The Enbridge delay also dealt a major blow to their share value, falling by 6% to $44.52 per share. Many other major oilsands producers also felt the sting; MEG dipped to $5.19 per share, CNRL tumbled down to $35.68, Cenovus dropped to $11.44 – a 6% decline for each company in just one day.
Enbridge isn’t the only pipeline encountering delays – as we have previously touched on, the Kinder Morgan Trans Mountain pipeline expansions has stalled due to regulatory delays and Bill C-69, and TransCanada’s Keystone XL has battled numerous legal challenges.
In short, the Enbridge delay is basically just more of the same old type of bad news for CDN oil and gas.
What’s the Green New Deal, and Why Is Everyone Talking About It?
You might have heard people debating the the “Green New Deal”; a recently released American congressional resolution that intends to simultaneously address climate change and social inequalities in the United States.

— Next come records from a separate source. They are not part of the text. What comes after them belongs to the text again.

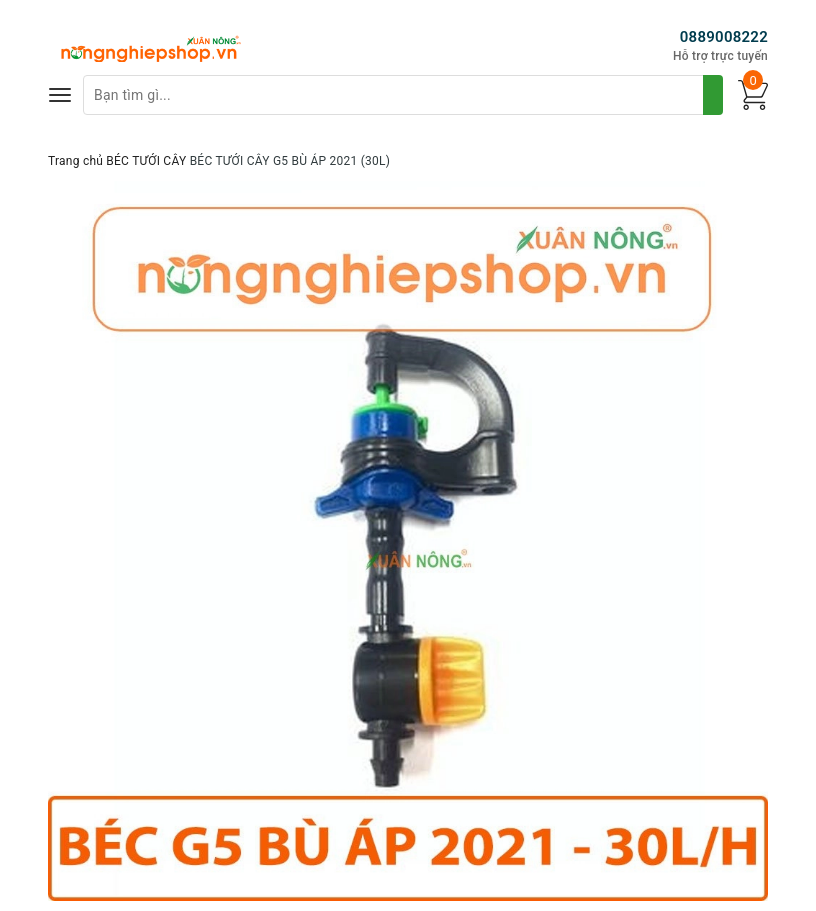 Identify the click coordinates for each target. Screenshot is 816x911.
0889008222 (724, 37) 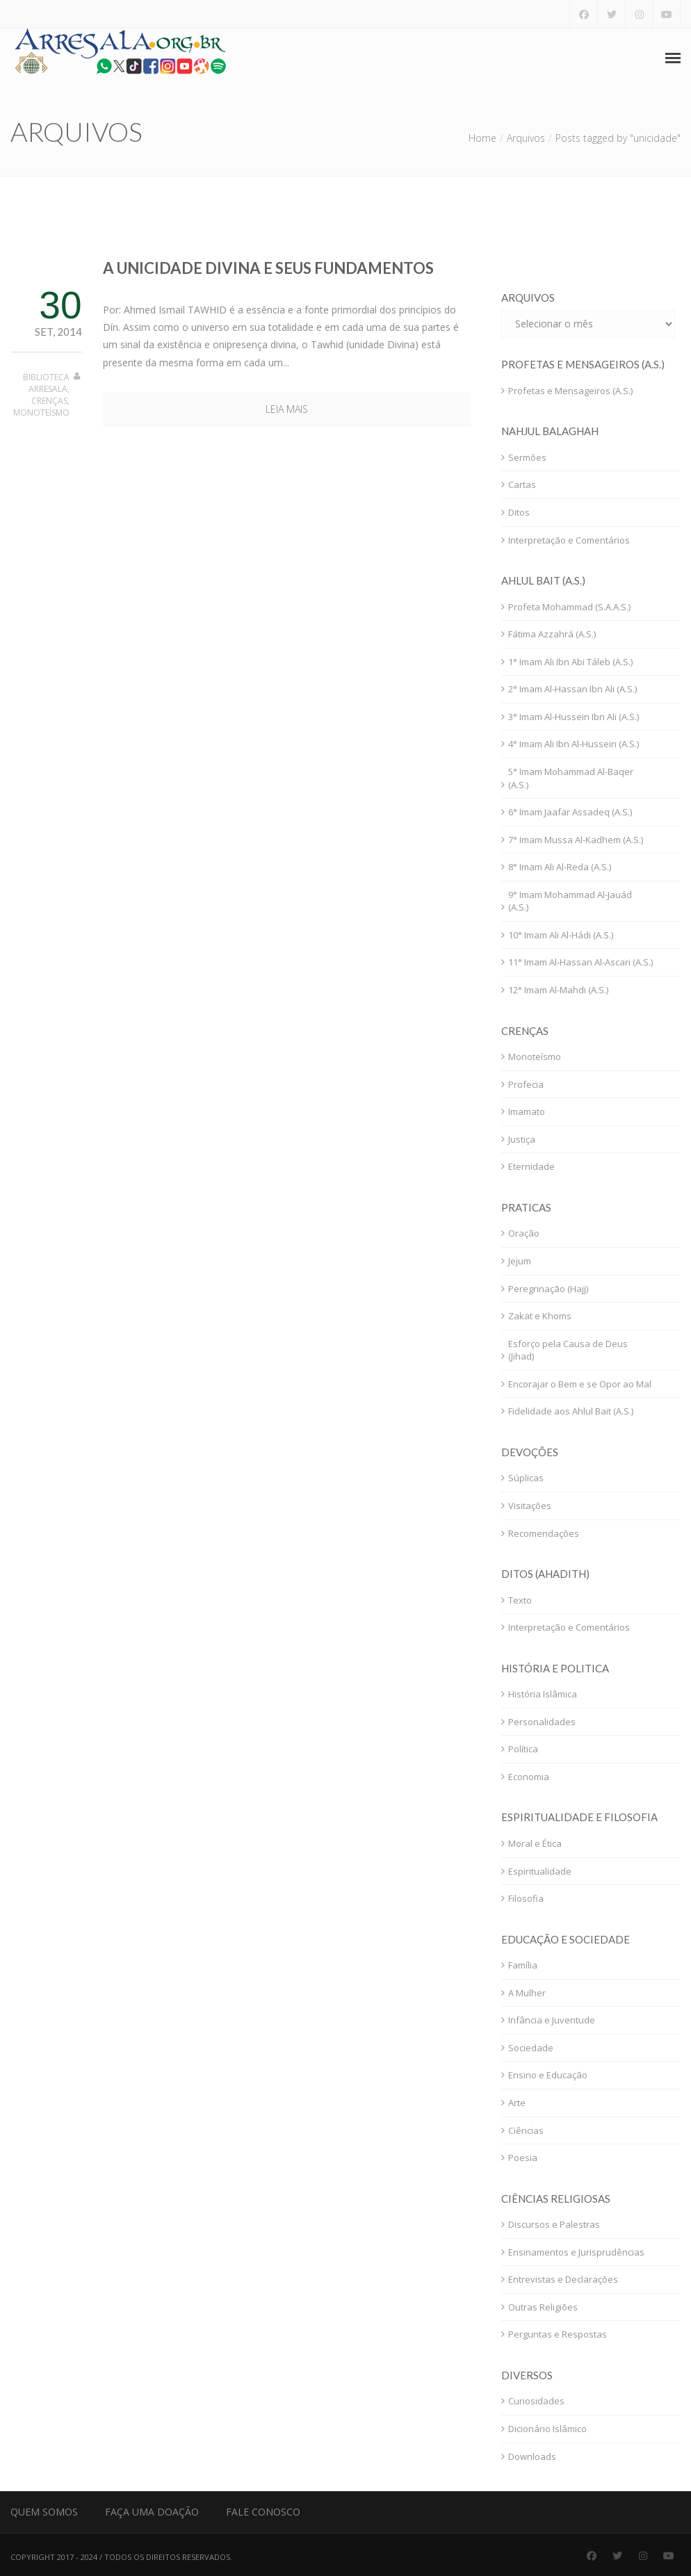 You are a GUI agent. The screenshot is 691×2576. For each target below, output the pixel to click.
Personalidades (542, 1721)
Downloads (532, 2456)
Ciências (526, 2130)
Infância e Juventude (551, 2020)
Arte (517, 2102)
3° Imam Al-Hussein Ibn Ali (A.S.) (573, 716)
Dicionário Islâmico (547, 2428)
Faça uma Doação (152, 2511)
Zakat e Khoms (539, 1316)
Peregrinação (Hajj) (548, 1288)
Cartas (522, 484)
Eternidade (531, 1166)
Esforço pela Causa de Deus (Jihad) (568, 1350)
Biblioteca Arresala (46, 383)
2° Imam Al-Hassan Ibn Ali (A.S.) (572, 689)
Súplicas (526, 1478)
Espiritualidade (539, 1871)
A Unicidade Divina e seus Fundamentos (268, 268)
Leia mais (287, 409)
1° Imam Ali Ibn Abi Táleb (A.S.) (570, 661)
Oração (523, 1233)
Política (523, 1749)
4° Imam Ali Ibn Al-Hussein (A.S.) (573, 743)
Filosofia (526, 1898)
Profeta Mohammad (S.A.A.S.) (569, 607)
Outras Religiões (543, 2307)
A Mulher (527, 1993)
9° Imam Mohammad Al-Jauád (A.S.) (570, 901)
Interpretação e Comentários (569, 540)
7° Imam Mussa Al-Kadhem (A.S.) (575, 839)
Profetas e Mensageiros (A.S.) (570, 390)
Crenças (49, 401)
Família (522, 1965)
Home (482, 138)
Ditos (519, 512)
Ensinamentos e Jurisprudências (576, 2252)
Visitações (529, 1505)
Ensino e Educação (547, 2075)
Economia (528, 1776)
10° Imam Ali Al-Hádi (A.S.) (560, 935)
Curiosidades (536, 2401)
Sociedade (530, 2047)
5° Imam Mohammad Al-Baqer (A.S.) (570, 778)
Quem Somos (44, 2511)
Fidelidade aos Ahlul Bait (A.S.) (570, 1411)
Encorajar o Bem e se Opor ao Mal (579, 1384)
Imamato (526, 1111)
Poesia (522, 2157)
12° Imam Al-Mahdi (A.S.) (558, 990)
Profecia (526, 1084)
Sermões (527, 457)
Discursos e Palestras (554, 2224)
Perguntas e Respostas (557, 2334)
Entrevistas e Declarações (563, 2279)
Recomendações (543, 1533)
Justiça (521, 1139)
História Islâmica (542, 1694)
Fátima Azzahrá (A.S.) (552, 634)
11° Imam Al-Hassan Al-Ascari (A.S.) (580, 962)
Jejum (519, 1261)
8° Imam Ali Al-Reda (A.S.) (559, 867)
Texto (520, 1600)
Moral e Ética (535, 1843)
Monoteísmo (41, 412)
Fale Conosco (263, 2511)
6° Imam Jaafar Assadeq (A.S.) (570, 812) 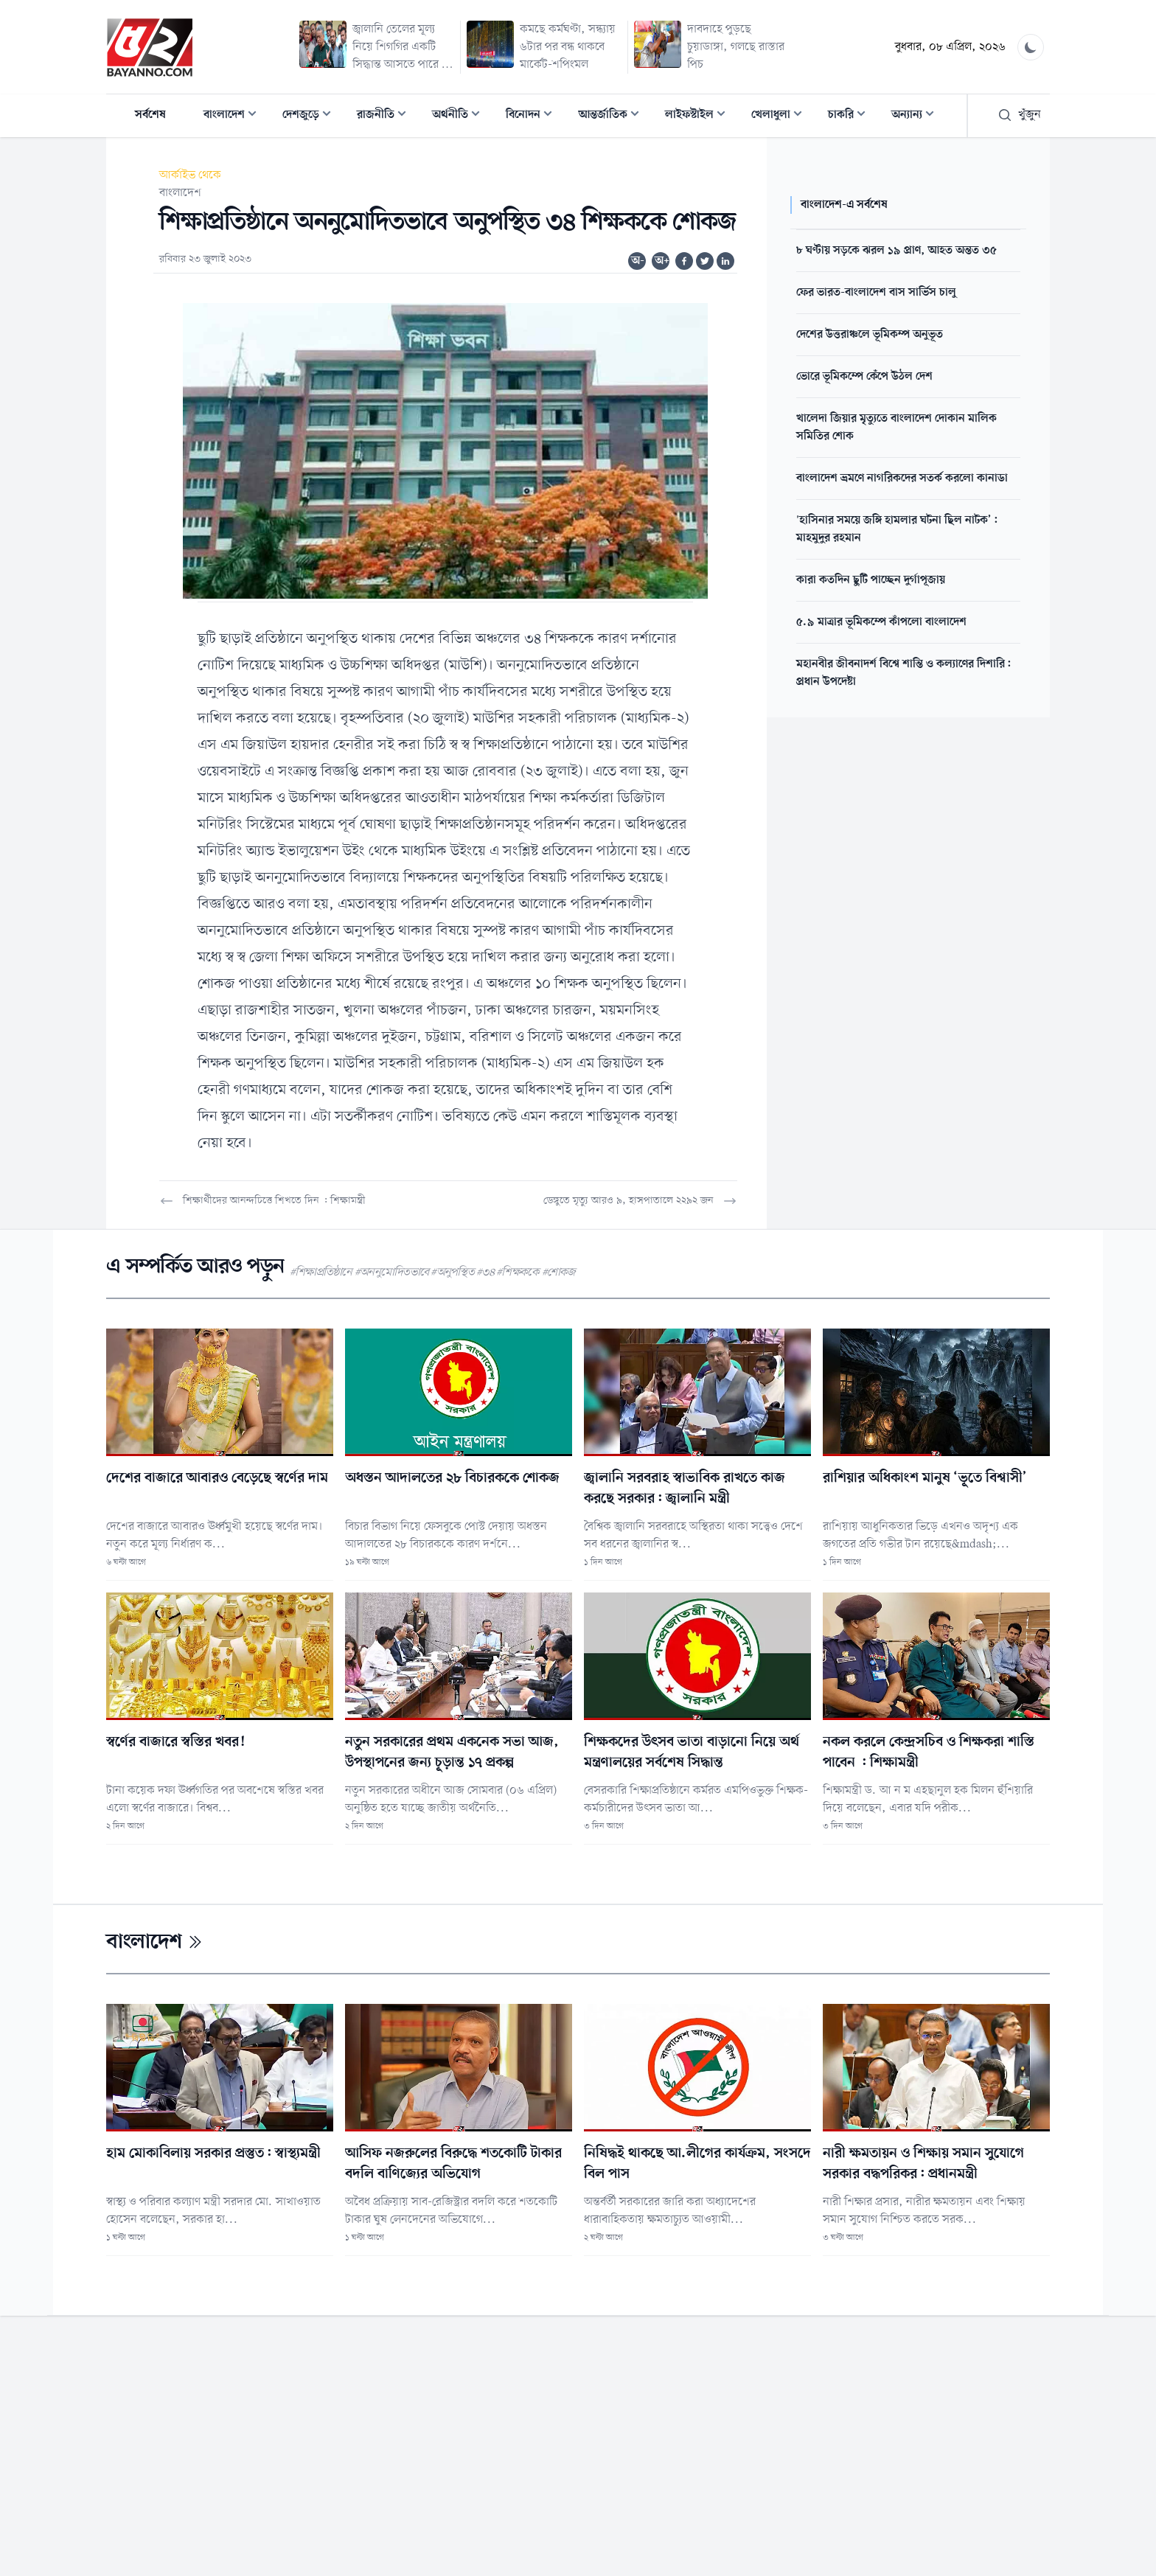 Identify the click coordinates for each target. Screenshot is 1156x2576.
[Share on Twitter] (705, 261)
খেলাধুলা (781, 116)
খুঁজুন (1019, 115)
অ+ (662, 261)
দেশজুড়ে (311, 116)
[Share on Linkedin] (725, 261)
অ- (637, 261)
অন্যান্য (917, 116)
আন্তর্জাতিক (613, 116)
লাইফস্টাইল (699, 116)
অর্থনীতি (460, 116)
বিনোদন (533, 116)
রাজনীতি (386, 116)
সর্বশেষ (150, 115)
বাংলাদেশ (234, 116)
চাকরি (851, 116)
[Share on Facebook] (684, 261) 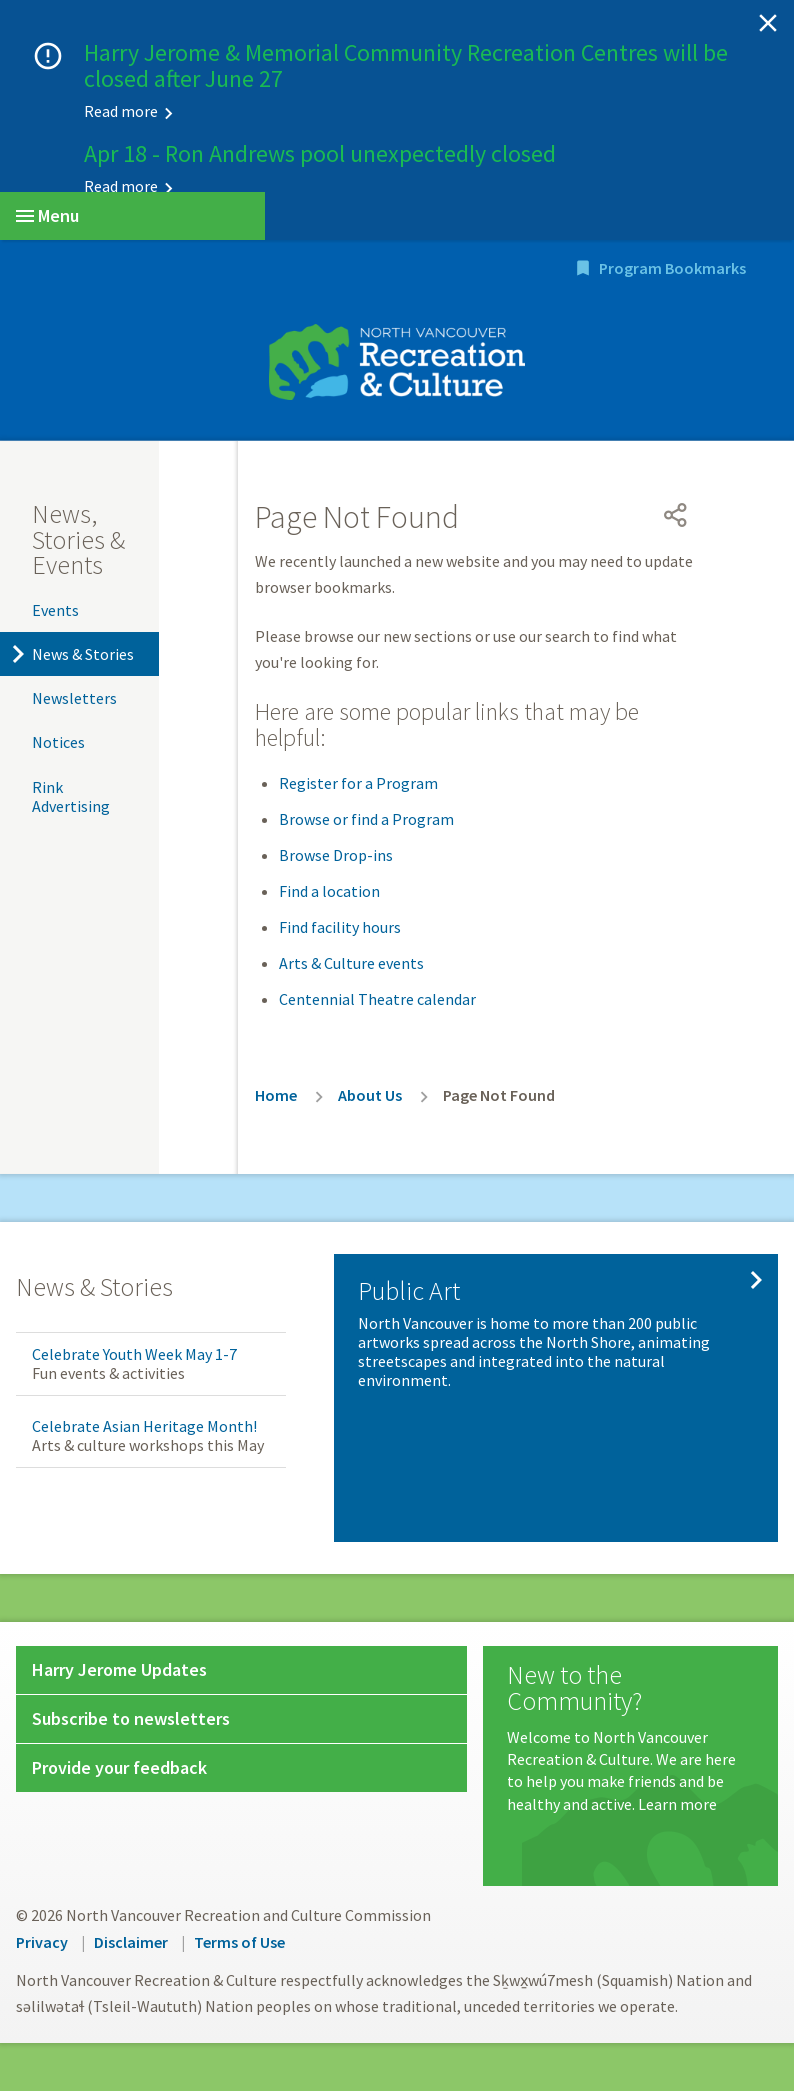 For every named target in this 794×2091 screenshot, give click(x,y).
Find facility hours (340, 927)
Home (276, 1095)
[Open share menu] (676, 515)
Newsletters (74, 698)
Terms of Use (239, 1942)
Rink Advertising (71, 796)
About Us (370, 1095)
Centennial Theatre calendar (377, 999)
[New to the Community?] (630, 1739)
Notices (58, 742)
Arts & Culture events (351, 963)
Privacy (42, 1942)
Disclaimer (131, 1942)
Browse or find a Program (366, 819)
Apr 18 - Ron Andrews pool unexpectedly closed (320, 153)
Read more (121, 111)
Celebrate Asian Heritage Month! (144, 1426)
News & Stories (83, 654)
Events (55, 610)
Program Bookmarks (672, 268)
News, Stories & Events (78, 539)
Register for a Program (358, 783)
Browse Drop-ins (336, 855)
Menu (47, 215)
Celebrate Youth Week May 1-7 (134, 1354)
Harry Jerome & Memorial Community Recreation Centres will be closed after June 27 (406, 65)
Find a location (329, 891)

The non-binding resolution contains no specific policy proposals, and has been branded as a ’10-year national mobilization” to combat climate change.
Introduced by Fox News’ #1 Public Enemy, Representative Alexandria Ocasio-Cortez (NY) and Senator Edward J. Markey (MA), the resolution would build a framework to “achieve net-zero greenhouse emissions”, and transition to sustainable energy, while creating stable employment, economic security, and securing clean water, housing, fair wages and social equity for Americans.
The “Deal” (named in reference to FDR’s “New Deal”, a WWII-era package of social and economic policies to bolster the American economy) is only a resolution and not a specific set of policies. Despite this, it has been criticized for being a “wish-list” for a progressive agenda, and is being questioned for issues of the cost of putting this “rapid mobilization” into place, specifically its effects on the agricultural, food and transport industries.
Many opponents, including Trump, have cited the costs predicted by the centre-right think-tank, the American Action Forum, of $93 Trillion USD to implement associated policies, and a 2-3% loss in GDP should the resolution be passed.
Those in favour of the resolution claim that despite its lofty ambitions, it is a necessary step towards dealing with climate change. They also argue that a price tag on the Green New Deal must account for economic losses due to the devastating effects of climate change – one UN report estimated a global cost of $69 trillion in association with only a small rise in temperatures.
One of the primary sales points for the Deal itself is to stylize the US as a “climate leader”, given its current status as a nation which accounts for 15 percent of current global carbon dioxide emissions. In a Canadian context, the question of climate leadership is also ongoing, as the topics of carbon pricing and the viability of renewable energy sources are consistently central debates in the lead-up to our next election.